There’s been an influx of superhero movies lately, but they’re mostly the same old stories of straight white dudes. Supposedly, Marvel is a pinch interested in making a female superhero movie because they see a hole they can fill, but they aren’t ready to move. Furthermore, this world is in dire need of more superheroes that aren’t white. Can we get a black Batman or Arab Harry Potter?
Enter Qahera, who breaks the mold and then some. Egyptian artist Deena’s veiled female Muslim superhero fights both misogyny and Islamophobia. Qahera deals with current, real-life scenarios such as sexual harassment and the sexist response of Egypt’s police to said harassment.
It’s fun to imagine having super powers and using them to kick a little ass, especially when faced with a corrupt police force or tyrannical regime, but Ciudad Juárez has its own superhero right now, minus actual super powers, one assumes. A woman calling herself Diana the Huntress (excellent name choice, though I prefer her Greek form, Artemis) has been shooting bus drivers in response to women’s frequent sexual abuse at the hands of the drivers. Authorities say she’s getting revenge, but considering the utter lack of police and government response to rampant femicide in Juarez, you might call it justice.
The thing is I don’t think violence really is a part of justice. I don’t actually want to respond to violence with violence. I think the value in a good superhero tale is not in graphic violence but in the symbolism. Buffy didn’t kill humans, only monsters, and those monsters were the physical manifestation of angsty teen emotions. One of the things I loved about Buffy was that it wasn’t just good vs. evil. Buffy was about accepting that there’s no such thing as perfectly packaged categories of good and evil. There are subversive feelings and ideas lurking beneath cheerleader smiles.

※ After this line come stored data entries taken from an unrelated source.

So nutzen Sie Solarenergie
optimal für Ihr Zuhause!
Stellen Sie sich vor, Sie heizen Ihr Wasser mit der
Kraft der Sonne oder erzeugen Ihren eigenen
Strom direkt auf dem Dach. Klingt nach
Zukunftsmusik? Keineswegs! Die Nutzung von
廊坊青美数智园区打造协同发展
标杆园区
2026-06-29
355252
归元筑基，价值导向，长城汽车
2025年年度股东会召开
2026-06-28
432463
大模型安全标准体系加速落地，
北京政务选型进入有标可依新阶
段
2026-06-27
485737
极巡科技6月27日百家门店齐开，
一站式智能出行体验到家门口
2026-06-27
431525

Rather tellingly, Juarez officials have put far more effort into catching this single woman who has killed two men (and wears a blond wig, by the way) than into finding the perpetrators of the mass rape and murder of the city’s female citizens. Clearly, serious cultural change–not violence–is what’s needed to end gender-based violence in Mexico, Egypt, or anywhere else. Transforming traditional narratives, especially superhero stories which are part of our collective consciousness (i.e., the mythic hero’s journey), are an important part of this necessary cultural change. Though that may be why Diana the Huntress chose an archetypal hero as her nom de guerre.

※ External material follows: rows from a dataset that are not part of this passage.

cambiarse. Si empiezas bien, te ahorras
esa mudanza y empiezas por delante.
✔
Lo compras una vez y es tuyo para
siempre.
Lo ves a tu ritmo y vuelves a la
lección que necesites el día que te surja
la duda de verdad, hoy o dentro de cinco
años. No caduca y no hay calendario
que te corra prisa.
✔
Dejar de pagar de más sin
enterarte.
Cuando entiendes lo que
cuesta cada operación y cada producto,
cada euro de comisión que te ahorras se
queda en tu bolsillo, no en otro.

What I responded to most in superhero stories from Wonder Woman to Buffy the Vampire Slayer was the image of a curious, bold, strong, and smart girl or woman who could lead people and effect change. That’s why Nancy Drew was a kind of superhero to me. She saw problems in her world and found a way to solve them on her own. Like Nancy, Diana, and Buffy, I was never interested in being a damsel in distress (or fragile princess, a mythologized Diana of another kind), in letting life just happen to me. I wanted to make life happen, and I wanted to solve problems. That’s what the best superheroes do. If our superheroes reflected more diversity, we might be more inclined to see these strengths in people no matter their gender, ethnicity, religion, etc.
Now, if you’ll excuse me, it feels like Athena is about to bust out of my skull, so I must get back to fighting the good fight against the simple cold.